Rx for Instrumentation
Plant productivity depends heavily on the condition of process instrumentation, from sensors and transmitters for flow, level, pressure, or temperature to analytical instruments and valves. What's needed to keep field instrumentation healthy and operating properly without breaking the bank? Here, experts in the field suggest some actions to take and discuss the relative merits of EDDL vs FDT/DT...
Plant productivity depends heavily on the condition of process instrumentation, from sensors and transmitters for flow, level, pressure, or temperature to analytical instruments and valves. What's needed to keep field instrumentation healthy and operating properly without breaking the bank? Here, experts in the field suggest some actions to take and discuss the relative merits of EDDL vs FDT/DTM (see sidebar) for presenting valve parameters.
Rx#1. Make the right choice
The first step in maintaining process instrumentation is to choose the right devices in the first place—right meaning appropriate for the application.

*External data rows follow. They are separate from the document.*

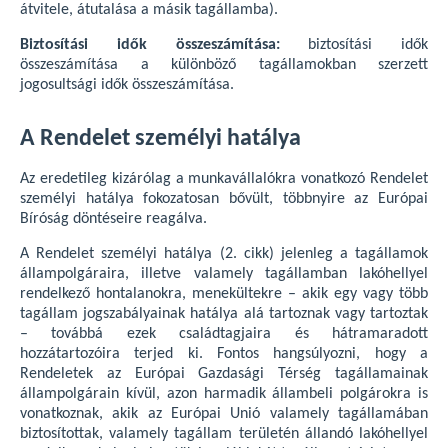
átvitele, átutalása a másik tagállamba).
Biztosítási idők összeszámítása:
biztosítási idők
összeszámítása a különböző tagállamokban szerzett
jogosultsági idők összeszámítása.
A Rendelet személyi hatálya
Az eredetileg kizárólag a munkavállalókra vonatkozó Rendelet
személyi hatálya fokozatosan bővült, többnyire az Európai
Bíróság döntéseire reagálva.
A Rendelet személyi hatálya (2. cikk) jelenleg a tagállamok
állampolgáraira, illetve valamely tagállamban lakóhellyel
rendelkező hontalanokra, menekültekre – akik egy vagy több
tagállam jogszabályainak hatálya alá tartoznak vagy tartoztak
– továbbá ezek családtagjaira és hátramaradott
hozzátartozóira terjed ki. Fontos hangsúlyozni, hogy a
Rendeletek az Európai Gazdasági Térség tagállamainak
állampolgárain kívül, azon harmadik állambeli polgárokra is
vonatkoznak, akik az Európai Unió valamely tagállamában
biztosítottak, valamely tagállam területén állandó lakóhellyel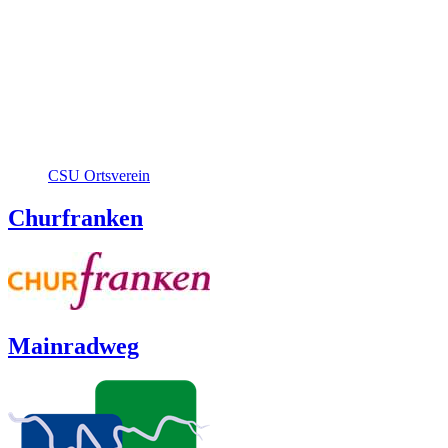
CSU Ortsverein
Churfranken
Mainradweg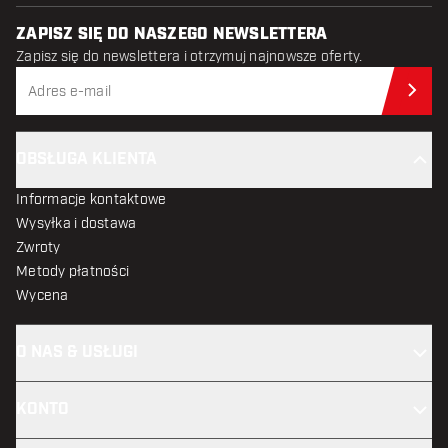
ZAPISZ SIĘ DO NASZEGO NEWSLETTERA
Zapisz się do newslettera i otrzymuj najnowsze oferty.
Zap
OBSŁUGA KLIENTA
Informacje kontaktowe
Wysyłka i dostawa
Zwroty
Metody płatności
Wycena
O NAS & USŁUGI
KONTO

For example, don't buy sophisticated intelligent instruments to do a low-priority job.
For critical processes, however, choose intelligent instruments with F OUNDATION fieldbus, Profibus, or HART communications. These types of instruments are especially important when accuracy is crucial, says Tom Wallace, global marketing manager, PlantWeb Emerson Process Management, because 4-20 mA systems involve a digital-to-analog converter in the transmitter and an analog-to-digital converter in the control system. Both are subject to errors and drift. And, he adds, digital transmitters provide a great deal of information.
Use isolated transmitters; even though most DCS and PLC inputs are isolated, there is often enough electrical noise from drives and other sources to introduce errors. Isolated transmitters can help minimize the effects.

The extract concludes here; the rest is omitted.